• _Work instructions_: Write out each record exactly as it stands. No pictures belong in the copy.

(Document layout detection data)
########

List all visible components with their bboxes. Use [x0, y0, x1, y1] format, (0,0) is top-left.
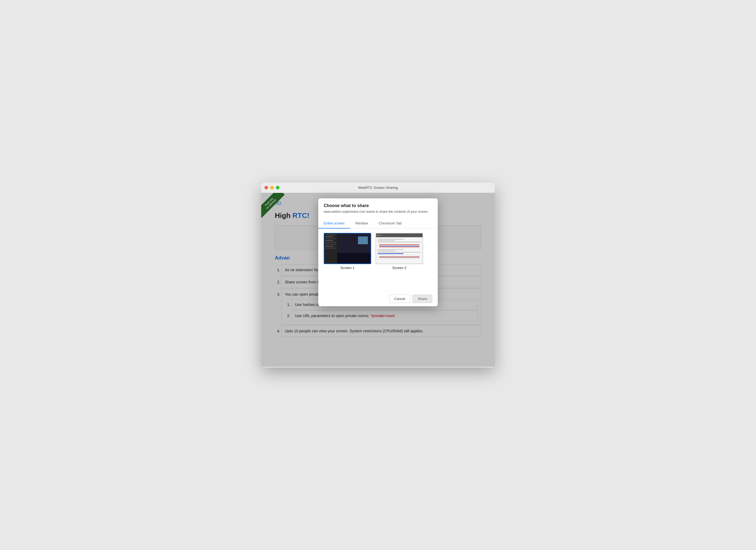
close-button[interactable] — [264, 186, 268, 189]
share-button[interactable]: Share — [412, 295, 432, 303]
screen-1-label: Screen 1 — [340, 266, 354, 270]
tab-window[interactable]: Window — [350, 218, 373, 228]
screen-2-label: Screen 2 — [392, 266, 406, 270]
screen1-main — [337, 233, 371, 253]
screen-1-preview — [324, 233, 371, 264]
screen-1-thumb[interactable]: Screen 1 — [324, 233, 371, 270]
traffic-lights — [264, 186, 279, 189]
screen1-terminal — [337, 253, 371, 263]
minimize-button[interactable] — [270, 186, 274, 189]
dialog-subtitle: www.webrtc-experiment.com wants to share… — [324, 210, 432, 213]
screen1-sidebar — [324, 233, 337, 263]
screen2-toolbar — [376, 233, 423, 237]
dialog-title: Choose what to share — [324, 203, 432, 208]
dialog-body: Screen 1 — [318, 228, 438, 291]
screen1-mockup — [324, 233, 371, 263]
dialog-footer: Cancel Share — [318, 291, 438, 306]
tab-chromium-tab[interactable]: Chromium Tab — [373, 218, 407, 228]
page-content: HO High RTC! Advan As ne extension! No F… — [261, 193, 495, 367]
cancel-button[interactable]: Cancel — [389, 295, 410, 303]
maximize-button[interactable] — [276, 186, 279, 189]
window-title: WebRTC Screen Sharing — [358, 185, 398, 190]
title-bar: WebRTC Screen Sharing — [261, 182, 495, 193]
screen2-mockup — [376, 233, 423, 263]
screen-2-thumb[interactable]: Screen 2 — [376, 233, 423, 270]
dialog-tabs: Entire screen Window Chromium Tab — [318, 218, 438, 228]
screen1-preview-box — [358, 236, 368, 244]
screen-thumbnails: Screen 1 — [324, 233, 432, 270]
screen-2-preview — [376, 233, 423, 264]
tab-entire-screen[interactable]: Entire screen — [318, 218, 350, 228]
dialog-header: Choose what to share www.webrtc-experime… — [318, 198, 438, 216]
dialog-overlay: Choose what to share www.webrtc-experime… — [261, 193, 495, 367]
share-dialog: Choose what to share www.webrtc-experime… — [318, 198, 438, 306]
screen2-content — [376, 237, 423, 261]
browser-window: WebRTC Screen Sharing Fork meon GitHub H… — [261, 182, 495, 368]
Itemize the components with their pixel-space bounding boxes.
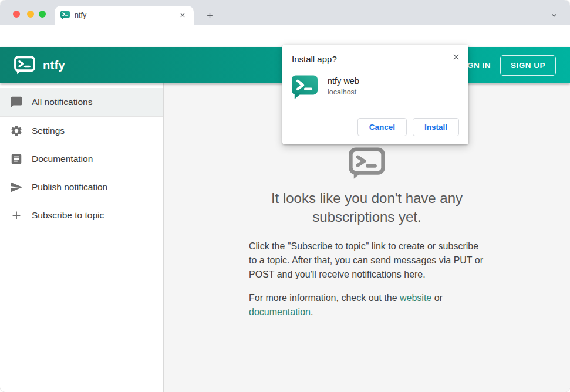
- sidebar-item-settings[interactable]: Settings: [0, 117, 163, 145]
- dialog-title: Install app?: [292, 54, 459, 64]
- dialog-close-icon[interactable]: [450, 50, 463, 63]
- app-title: ntfy: [43, 59, 65, 72]
- send-icon: [9, 180, 23, 194]
- install-app-dialog: Install app? ntfy web localhost Cancel I…: [282, 45, 468, 144]
- new-tab-button[interactable]: [202, 8, 217, 23]
- ntfy-favicon: [60, 11, 70, 20]
- ntfy-logo-icon: [14, 56, 35, 75]
- sidebar-item-label: Subscribe to topic: [32, 210, 104, 221]
- empty-state-paragraph: Click the "Subscribe to topic" link to c…: [249, 239, 485, 282]
- sidebar: All notifications Settings Documentation: [0, 83, 164, 392]
- dialog-app-origin: localhost: [328, 88, 359, 96]
- install-button[interactable]: Install: [413, 118, 459, 136]
- sidebar-item-label: Settings: [32, 126, 65, 136]
- tab-strip: ntfy: [0, 0, 570, 25]
- more-info-separator: or: [431, 293, 443, 303]
- sidebar-item-label: Documentation: [32, 154, 93, 164]
- sidebar-item-publish-notification[interactable]: Publish notification: [0, 173, 163, 201]
- empty-state-body: Click the "Subscribe to topic" link to c…: [249, 239, 485, 319]
- browser-tab-ntfy[interactable]: ntfy: [55, 6, 194, 25]
- dialog-actions: Cancel Install: [357, 118, 459, 136]
- empty-state-heading: It looks like you don't have any subscri…: [241, 189, 493, 227]
- dialog-app-texts: ntfy web localhost: [328, 75, 359, 96]
- tab-search-chevron-icon[interactable]: [547, 8, 562, 23]
- ntfy-logo-large-icon: [349, 147, 385, 182]
- dialog-app-name: ntfy web: [328, 76, 359, 86]
- sidebar-item-documentation[interactable]: Documentation: [0, 145, 163, 173]
- gear-icon: [9, 124, 23, 138]
- plus-icon: [9, 208, 23, 222]
- sidebar-item-subscribe-to-topic[interactable]: Subscribe to topic: [0, 201, 163, 229]
- chat-icon: [9, 95, 23, 109]
- empty-state-more-info: For more information, check out the webs…: [249, 291, 485, 319]
- browser-window: ntfy localhost: [0, 0, 570, 392]
- more-info-suffix: .: [311, 307, 313, 317]
- dialog-app-row: ntfy web localhost: [292, 75, 459, 100]
- browser-toolbar: localhost: [0, 25, 570, 47]
- article-icon: [9, 152, 23, 166]
- sidebar-item-label: Publish notification: [32, 182, 107, 192]
- minimize-window-button[interactable]: [27, 11, 34, 18]
- ntfy-app-icon: [292, 75, 318, 100]
- tab-title: ntfy: [75, 11, 177, 19]
- sign-up-button[interactable]: SIGN UP: [500, 55, 556, 76]
- tab-close-icon[interactable]: [177, 10, 188, 21]
- maximize-window-button[interactable]: [39, 11, 46, 18]
- documentation-link[interactable]: documentation: [249, 307, 311, 317]
- sidebar-item-label: All notifications: [32, 97, 92, 107]
- website-link[interactable]: website: [400, 293, 431, 303]
- more-info-prefix: For more information, check out the: [249, 293, 400, 303]
- sidebar-item-all-notifications[interactable]: All notifications: [0, 88, 163, 116]
- cancel-button[interactable]: Cancel: [357, 118, 407, 136]
- close-window-button[interactable]: [13, 11, 20, 18]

########

• _Answer section_:
List all visible components with their bboxes. Use [x0, y0, x1, y1] format, (0,0) is top-left.
close-button[interactable] — [264, 186, 268, 189]
share-button[interactable]: Share — [412, 295, 432, 303]
screen-1-label: Screen 1 — [340, 266, 354, 270]
tab-window[interactable]: Window — [350, 218, 373, 228]
screen-2-label: Screen 2 — [392, 266, 406, 270]
screen1-main — [337, 233, 371, 253]
screen-1-preview — [324, 233, 371, 264]
screen-1-thumb[interactable]: Screen 1 — [324, 233, 371, 270]
traffic-lights — [264, 186, 279, 189]
screen1-terminal — [337, 253, 371, 263]
minimize-button[interactable] — [270, 186, 274, 189]
dialog-subtitle: www.webrtc-experiment.com wants to share… — [324, 210, 432, 213]
screen1-sidebar — [324, 233, 337, 263]
screen2-toolbar — [376, 233, 423, 237]
dialog-title: Choose what to share — [324, 203, 432, 208]
dialog-body: Screen 1 — [318, 228, 438, 291]
screen1-mockup — [324, 233, 371, 263]
dialog-footer: Cancel Share — [318, 291, 438, 306]
tab-chromium-tab[interactable]: Chromium Tab — [373, 218, 407, 228]
page-content: HO High RTC! Advan As ne extension! No F… — [261, 193, 495, 367]
cancel-button[interactable]: Cancel — [389, 295, 410, 303]
maximize-button[interactable] — [276, 186, 279, 189]
window-title: WebRTC Screen Sharing — [358, 185, 398, 190]
title-bar: WebRTC Screen Sharing — [261, 182, 495, 193]
screen2-mockup — [376, 233, 423, 263]
screen-2-thumb[interactable]: Screen 2 — [376, 233, 423, 270]
dialog-tabs: Entire screen Window Chromium Tab — [318, 218, 438, 228]
screen1-preview-box — [358, 236, 368, 244]
screen-thumbnails: Screen 1 — [324, 233, 432, 270]
screen-2-preview — [376, 233, 423, 264]
tab-entire-screen[interactable]: Entire screen — [318, 218, 350, 228]
dialog-header: Choose what to share www.webrtc-experime… — [318, 198, 438, 216]
dialog-overlay: Choose what to share www.webrtc-experime… — [261, 193, 495, 367]
share-dialog: Choose what to share www.webrtc-experime… — [318, 198, 438, 306]
screen2-content — [376, 237, 423, 261]
browser-window: WebRTC Screen Sharing Fork meon GitHub H… — [261, 182, 495, 368]
Itemize the components with their pixel-space bounding boxes.
- sidebar-item-settings[interactable]: Settings: [0, 117, 163, 145]
- dialog-title: Install app?: [292, 54, 459, 64]
- dialog-close-icon[interactable]: [450, 50, 463, 63]
- app-title: ntfy: [43, 59, 65, 72]
- send-icon: [9, 180, 23, 194]
- install-app-dialog: Install app? ntfy web localhost Cancel I…: [282, 45, 468, 144]
- new-tab-button[interactable]: [202, 8, 217, 23]
- ntfy-favicon: [60, 11, 70, 20]
- ntfy-logo-icon: [14, 56, 35, 75]
- sidebar-item-label: Subscribe to topic: [32, 210, 104, 221]
- empty-state-paragraph: Click the "Subscribe to topic" link to c…: [249, 239, 485, 282]
- sidebar: All notifications Settings Documentation: [0, 83, 164, 392]
- dialog-app-origin: localhost: [328, 88, 359, 96]
- install-button[interactable]: Install: [413, 118, 459, 136]
- sidebar-item-label: Settings: [32, 126, 65, 136]
- tab-strip: ntfy: [0, 0, 570, 25]
- more-info-separator: or: [431, 293, 443, 303]
- sidebar-item-label: Documentation: [32, 154, 93, 164]
- sidebar-item-publish-notification[interactable]: Publish notification: [0, 173, 163, 201]
- empty-state-body: Click the "Subscribe to topic" link to c…: [249, 239, 485, 319]
- browser-tab-ntfy[interactable]: ntfy: [55, 6, 194, 25]
- dialog-actions: Cancel Install: [357, 118, 459, 136]
- empty-state-heading: It looks like you don't have any subscri…: [241, 189, 493, 227]
- dialog-app-texts: ntfy web localhost: [328, 75, 359, 96]
- tab-search-chevron-icon[interactable]: [547, 8, 562, 23]
- ntfy-logo-large-icon: [349, 147, 385, 182]
- dialog-app-name: ntfy web: [328, 76, 359, 86]
- sidebar-item-documentation[interactable]: Documentation: [0, 145, 163, 173]
- gear-icon: [9, 124, 23, 138]
- plus-icon: [9, 208, 23, 222]
- sidebar-item-subscribe-to-topic[interactable]: Subscribe to topic: [0, 201, 163, 229]
- chat-icon: [9, 95, 23, 109]
- empty-state-more-info: For more information, check out the webs…: [249, 291, 485, 319]
- browser-window: ntfy localhost: [0, 0, 570, 392]
- more-info-suffix: .: [311, 307, 313, 317]
- dialog-app-row: ntfy web localhost: [292, 75, 459, 100]
- browser-toolbar: localhost: [0, 25, 570, 47]
- article-icon: [9, 152, 23, 166]
- sidebar-item-label: Publish notification: [32, 182, 107, 192]
- minimize-window-button[interactable]: [27, 11, 34, 18]
- ntfy-app-icon: [292, 75, 318, 100]
- tab-title: ntfy: [75, 11, 177, 19]
- sign-up-button[interactable]: SIGN UP: [500, 55, 556, 76]
- tab-close-icon[interactable]: [177, 10, 188, 21]
- maximize-window-button[interactable]: [39, 11, 46, 18]
- documentation-link[interactable]: documentation: [249, 307, 311, 317]
- sidebar-item-label: All notifications: [32, 97, 92, 107]
- website-link[interactable]: website: [400, 293, 431, 303]
- more-info-prefix: For more information, check out the: [249, 293, 400, 303]
- sidebar-item-all-notifications[interactable]: All notifications: [0, 88, 163, 116]
- cancel-button[interactable]: Cancel: [357, 118, 407, 136]
- close-window-button[interactable]: [13, 11, 20, 18]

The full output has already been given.